▶ _PROBLEM_: Pick every line out of the entries below that has the string "dólares", and copy it.

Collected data

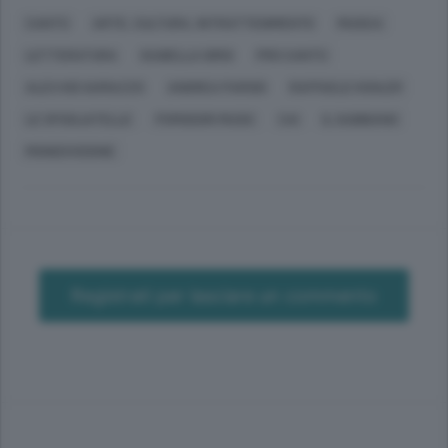
CANTÙ
ARTE, CULTURA, INTRATTENIMENTO
MUSICA
LETTERATURA
ISABELLA GIRGI
PRO CANTÙ
ALEX KID GARIAZZO
ANDREA PARODI
RAFFAELE KOHLER
LE SFOGLIATELLE
POMODORI MUSIC
CAI
IL GABBIANO
MONDOVISIONE
Registrati per lasciare un commento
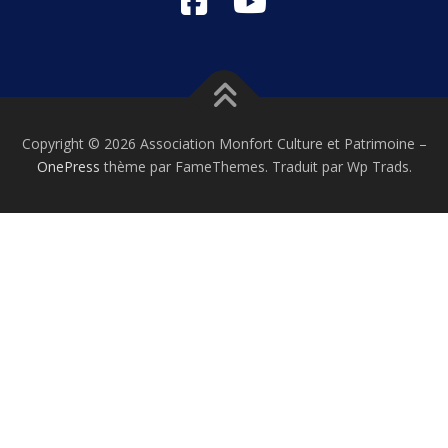
Copyright © 2026 Association Monfort Culture et Patrimoine
–
OnePress
thème par FameThemes. Traduit par Wp Trads.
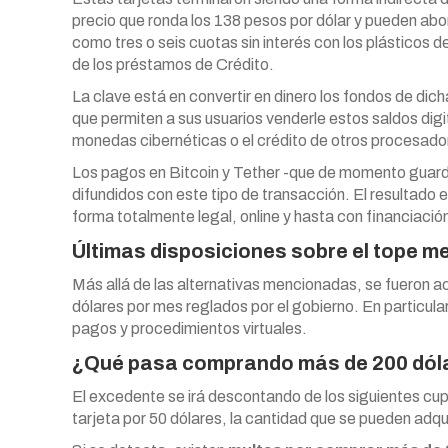
precio que ronda los 138 pesos por dólar y pueden a
como tres o seis cuotas sin interés con los plásticos 
de los préstamos de Crédito.
La clave está en convertir en dinero los fondos de dic
que permiten a sus usuarios venderle estos saldos digi
monedas cibernéticas o el crédito de otros procesad
Los pagos en Bitcoin y Tether -que de momento guarda
difundidos con este tipo de transacción. El resultado e
forma totalmente legal, online y hasta con financiació
Últimas disposiciones sobre el tope m
Más allá de las alternativas mencionadas, se fueron 
dólares por mes reglados por el gobierno. En particula
pagos y procedimientos virtuales.
¿Qué pasa comprando más de 200 dól
El excedente se irá descontando de los siguientes cup
tarjeta por 50 dólares, la cantidad que se pueden adqu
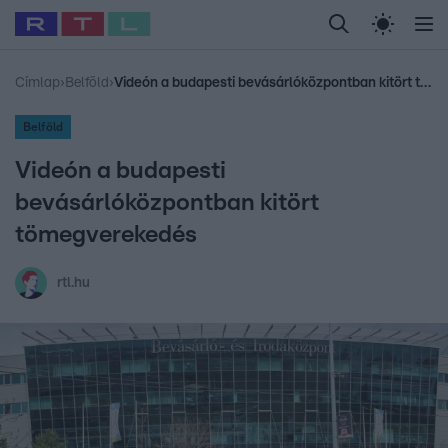
Legfrissebb
RTL Híradó
Fókusz
Sztárhírek
Randi
Celeb vagyok, me
#
Babits Marcella
#
Szellő István
#
Most Wanted
#
Gallusz Niko
Címlap
›
Belföld
›
Videón a budapesti bevásárlóközpontban kitört tömegverekedés
Belföld
Videón a budapesti
bevásárlóközpontban kitört
tömegverekedés
rtl.hu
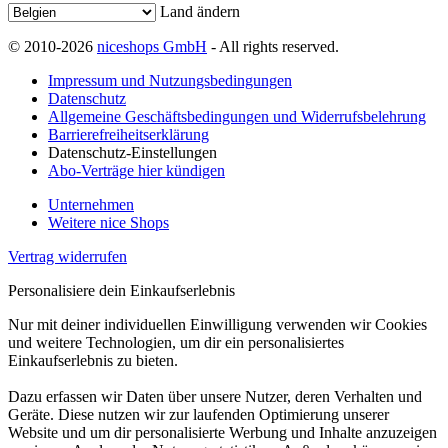
Land ändern
© 2010-2026
niceshops GmbH
- All rights reserved.
Impressum und Nutzungsbedingungen
Datenschutz
Allgemeine Geschäftsbedingungen und Widerrufsbelehrung
Barrierefreiheitserklärung
Datenschutz-Einstellungen
Abo-Verträge hier kündigen
Unternehmen
Weitere nice Shops
Vertrag widerrufen
Personalisiere dein Einkaufserlebnis
Nur mit deiner individuellen Einwilligung verwenden wir Cookies
und weitere Technologien, um dir ein personalisiertes
Einkaufserlebnis zu bieten.
Dazu erfassen wir Daten über unsere Nutzer, deren Verhalten und
Geräte. Diese nutzen wir zur laufenden Optimierung unserer
Website und um dir personalisierte Werbung und Inhalte anzuzeigen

▶ _SOLUTION TO THE EXERCISE_:
dólares por mes reglados por el gobierno. En particula
tarjeta por 50 dólares, la cantidad que se pueden adqu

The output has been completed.